HATHEWAY, CALVIN LUTHER, author and surveyor; b. 17 Sept. 1786 in Burton, Sunbury County, N.B., son of Ebenezer Hatheway, loyalist; m. 8 Nov. 1809 Sarah Harrison, and they had at least three children; d. 23 Aug. 1866 at Saint John, N.B.
Calvin Luther Hatheway spent his early life in Sunbury County where he became a land surveyor in 1809 and took an interest in “an improved system of agriculture.” He moved to Saint John in the early 1820s, and there earned the rank of adjutant and later major in the 2nd battalion of the Saint John County militia, in which he continued to serve until 1842. He also served as justice of the peace for the city and county of Saint John from 1838 to 1844.
Hatheway resided in Saint John until the mid 1840s when he moved to Maugerville and later Sheffield in Sunbury County. His work as a surveyor, however, took him to many parts of the province. On 1 June 1822 he was appointed deputy surveyor of lands for Charlotte County. In the period 1836–38, during the New Brunswick–Maine boundary dispute, Hatheway as a surveyor presented valuable evidence to the British government in support of the British claim. In 1845 he made a survey of the Grand River, Madawaska County, for the Crown Lands Office, and in 1848 served as deputy land surveyor for Sunbury County. During the period 1849–54 he was appointed a deputy for the surveyor general’s office.
It was no doubt his knowledge of the geography of the province that induced him to write The history of New Brunswick in 1846. It was to serve as a manual and guide for the traveller, student, businessman, and emigrant. The work contains a brief sketch of the founding and early settlement of the province by the loyalists, as well as a description of its various counties, natural resources, and boundaries.
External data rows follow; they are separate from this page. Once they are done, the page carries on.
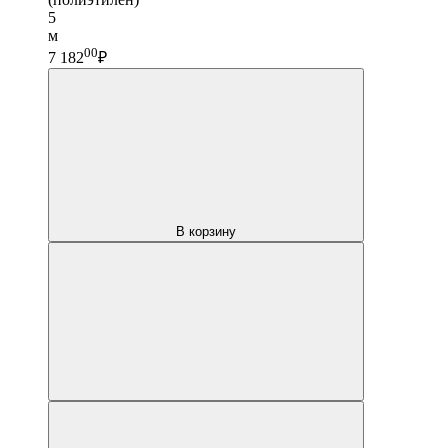
5
м
00
7 182
₽
В корзину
The book reveals that Hatheway considered the blacks settled near Loch Lomond as “a tax upon the charity of the public” and thought that the Malecites on the upper Saint John River should abandon their “roving habits” and apprentice their children to “English occupations.” He also supported those who were opposed to municipal corporations as recommended by Lord Durham [Lambton*].
Five years after Hatheway’s death, in 1866, his son George Luther* became premier of New Brunswick.
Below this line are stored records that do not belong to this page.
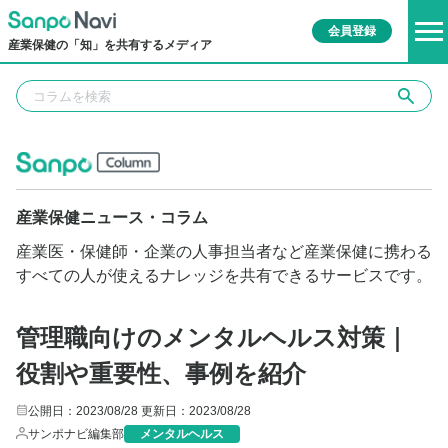
会員登録
産業保健の「知」を共有するメディア
産業保健ニュース・コラム
産業医・保健師・企業の人事担当者など産業保健に携わる
すべての人が使えるナレッジを共有できるサービスです。
管理職向けのメンタルヘルス対策｜
役割や重要性、事例を紹介
公開日：2023/08/28
更新日：2023/08/28
サンポナビ編集部
メンタルヘルス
N.B. Museum, C. L. Hatheway, correspondence, 1836–48; papers, 1 June 1822; Ganong ms coll., W. F. Ganong, “The province of New Brunswick”; Wilmot United Church, records, 1794–1892. PAC, MG 27, I, D15, Hatheway to Tilley, 28 Sept. 1862, 25 Aug. 1863. PANB, REX/px, 43, pp.589–606. G.B., Parl., House of Commons paper, 1849, XXXVIII, 593, pt.ii, pp.377–474, Emigration (North American and Australian colonies) . . . C. L. Hatheway, The history of New Brunswick from its first settlement, containing a geographical description of the province (Fredericton, 1846). Morning Telegraph (Saint John, N.B.), 25 Aug. 1866. Royal Gazette and New Brunswick Advertiser (Saint John, N.B.), 20 Nov. 1809. St. John Daily Telegraph and Morning Journal (Saint John, N.B.), 6 July 1872. W. G. MacFarlane, New Brunswick bibliography: the books and writers of the province (Saint John, N.B., 1895). The merchants’ and farmers’ almanack . . . (Saint John, N.B.), 1840–41, 1843–46, 1852–53, 1855–63. New-Brunswick almanac, 1825–36, 1838–39, 1842, 1849–51. Lorenzo Sabine, Biographical sketches of loyalists of the American revolution, with an historical essay (2v., Boston, 1864; repr. Port Washington, N.Y., 1966). Wallace, Macmillan dictionary.